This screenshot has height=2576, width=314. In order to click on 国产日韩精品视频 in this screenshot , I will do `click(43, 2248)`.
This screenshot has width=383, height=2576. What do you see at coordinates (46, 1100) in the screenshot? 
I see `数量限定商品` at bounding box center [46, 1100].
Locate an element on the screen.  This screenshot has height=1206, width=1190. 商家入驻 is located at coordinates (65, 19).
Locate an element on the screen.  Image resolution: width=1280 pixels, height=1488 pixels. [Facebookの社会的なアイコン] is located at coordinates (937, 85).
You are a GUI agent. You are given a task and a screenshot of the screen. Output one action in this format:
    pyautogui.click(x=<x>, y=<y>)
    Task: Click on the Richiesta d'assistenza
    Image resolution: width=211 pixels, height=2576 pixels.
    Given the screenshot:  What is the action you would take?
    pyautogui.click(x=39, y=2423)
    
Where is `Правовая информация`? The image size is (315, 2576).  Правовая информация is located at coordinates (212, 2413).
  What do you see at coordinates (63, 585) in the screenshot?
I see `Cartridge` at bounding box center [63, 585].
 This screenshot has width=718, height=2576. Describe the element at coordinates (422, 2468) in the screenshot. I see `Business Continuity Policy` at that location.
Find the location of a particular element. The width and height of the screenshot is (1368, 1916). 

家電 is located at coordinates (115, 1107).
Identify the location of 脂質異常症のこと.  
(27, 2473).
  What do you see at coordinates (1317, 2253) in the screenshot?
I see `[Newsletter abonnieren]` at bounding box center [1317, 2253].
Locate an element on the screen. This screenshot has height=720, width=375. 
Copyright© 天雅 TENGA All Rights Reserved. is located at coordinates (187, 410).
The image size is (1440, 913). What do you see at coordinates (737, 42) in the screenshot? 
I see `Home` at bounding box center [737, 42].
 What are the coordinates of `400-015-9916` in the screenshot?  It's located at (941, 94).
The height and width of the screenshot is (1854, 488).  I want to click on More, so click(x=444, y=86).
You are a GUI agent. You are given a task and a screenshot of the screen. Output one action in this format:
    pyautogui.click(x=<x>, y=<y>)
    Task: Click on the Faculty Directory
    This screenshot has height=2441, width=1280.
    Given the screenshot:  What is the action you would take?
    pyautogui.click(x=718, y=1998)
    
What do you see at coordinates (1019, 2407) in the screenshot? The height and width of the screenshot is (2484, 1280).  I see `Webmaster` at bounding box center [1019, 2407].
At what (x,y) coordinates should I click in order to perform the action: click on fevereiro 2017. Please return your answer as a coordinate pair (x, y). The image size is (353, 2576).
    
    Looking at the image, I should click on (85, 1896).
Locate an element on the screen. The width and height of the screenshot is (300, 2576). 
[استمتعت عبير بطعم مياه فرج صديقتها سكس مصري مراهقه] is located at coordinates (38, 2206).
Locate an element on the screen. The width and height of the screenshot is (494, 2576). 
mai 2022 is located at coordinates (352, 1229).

________

--- PROBLEM TO WORK ON ---
Your answer should be the lines above, from the line containing "The height and width of the screenshot is (1854, 488)." up to and including the line containing "Task: Click on the Faculty Directory", reproduced exactly and with nothing else.

--- TASK ANSWER ---
The height and width of the screenshot is (1854, 488).  I want to click on More, so click(x=444, y=86).
You are a GUI agent. You are given a task and a screenshot of the screen. Output one action in this format:
    pyautogui.click(x=<x>, y=<y>)
    Task: Click on the Faculty Directory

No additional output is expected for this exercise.